Manchester City players celebrate during the FA Cup match between Tottenham Hotspur and Manchester City at White Hart Lane, London, February 2004.

Where are they now? The Man City XI that beat Spurs 4-3 in 2004

Manchester City completed one of the most famous comebacks in English football history back in February 2004.

Facing Tottenham Hotspur in an FA Cup Fourth Round replay, City found themselves 3-0 down at the break with Joey Barton getting himself sent-off to add to Kevin Keegan’s problems.

But the schizophrenic nature of Manchester City pre-takeover did have its upsides.

Capitalising on their opponent’s vulnerabilities, City scored four times in the second-half to, somehow, win the game 4-3 and create lifetime memories for those away fans who resisted the temptation to leave at half-time.

We’ve taken a look at what the City XI who played in that remarkable match at White Hart Lane are up to these days.

Arni Arason

Arason made his City debut at White Hart Lane, deputising for cup-tied David James, and Keegan admitted that he’d never seen him play prior to the Spurs match.

The goalkeeper would have been forgiven for contemplating a career change at half-time.

But Arason made a memorable double save after the interval, tipping Christian Ziege’s free-kick onto the bar before pawing Gustavo Poyet’s rebound away.
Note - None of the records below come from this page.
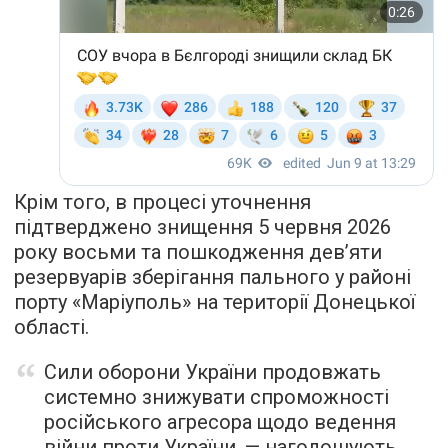
Крім того, в процесі уточнення
підтверджено знищення 5 червня 2026
року восьми та пошкодження дев’яти
резервуарів зберігання пального у районі
порту «Маріуполь» на території Донецької
області.
Сили оборони України продовжать
системно знижувати спроможності
російського агресора щодо ведення
війни проти України, — наголошують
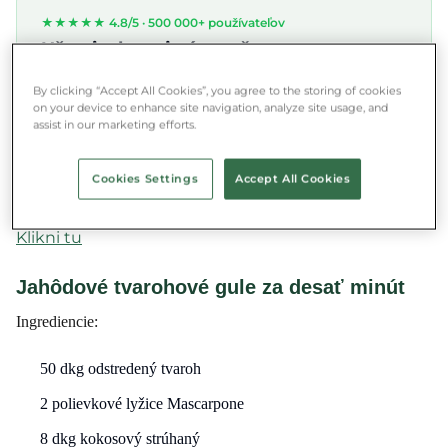
★★★★★ 4.8/5 ·
500 000+ používateľov
Ušetri a konaj zároveň
Stiahni si Munch aplikáciu a zachráň jedlo vo
By clicking “Accept All Cookies”, you agree to the storing of cookies
svojom okolí.
on your device to enhance site navigation, analyze site usage, and
assist in our marketing efforts.
App Store
Google Play
Cookies Settings
Accept All Cookies
Klikni tu
Jahôdové tvarohové gule za desať minút
Ingrediencie:
50 dkg odstredený tvaroh
2 polievkové lyžice Mascarpone
8 dkg kokosový strúhaný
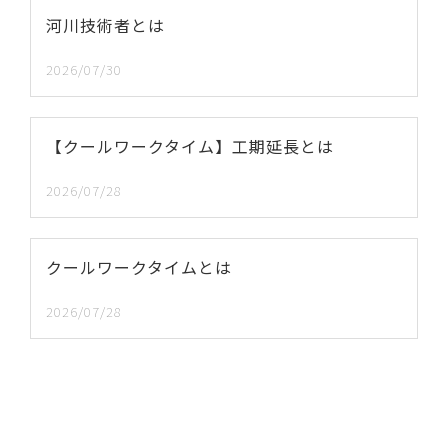
河川技術者とは
2026/07/30
【クールワークタイム】工期延長とは
2026/07/28
クールワークタイムとは
2026/07/28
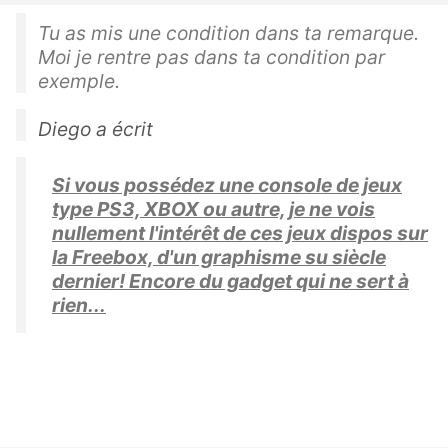
Tu as mis une condition dans ta remarque.
Moi je rentre pas dans ta condition par
exemple.
Diego a écrit
Si vous possédez une console de jeux
type PS3, XBOX ou autre, je ne vois
nullement l'intérêt de ces jeux dispos sur
la Freebox, d'un graphisme su siècle
dernier! Encore du gadget qui ne sert à
rien...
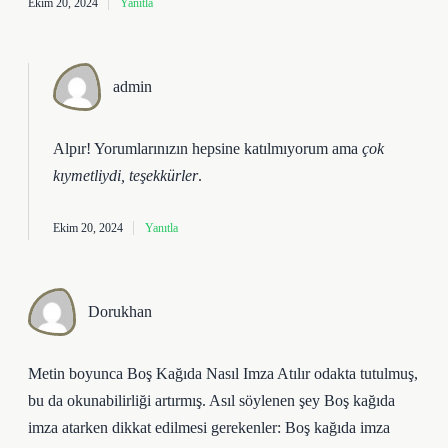
Ekim 20, 2024
Yanıtla
admin
Alpır! Yorumlarınızın hepsine katılmıyorum ama
çok
kıymetliydi, teşekkürler
.
Ekim 20, 2024
Yanıtla
Dorukhan
Metin boyunca Boş Kağıda Nasıl Imza Atılır odakta tutulmuş,
bu da okunabilirliği artırmış. Asıl söylenen şey Boş kağıda
imza atarken dikkat edilmesi gerekenler: Boş kağıda imza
He only made one further appearance for City and went on to join Norweigan side Valerenga in 2004. Arason retired, aged 36, in 2011 after spells in South Africa and Belgium.

Speaking about his White Hart Lane heroics in 2017, he said: “I let in three goals in the first half of my first game so I was shocked. We just tried to win the second half for pride.

“I was a bit annoyed that I let in one of the free-kicks in the first half so I got the chance to make some saves in the second and luckily they helped us through the game.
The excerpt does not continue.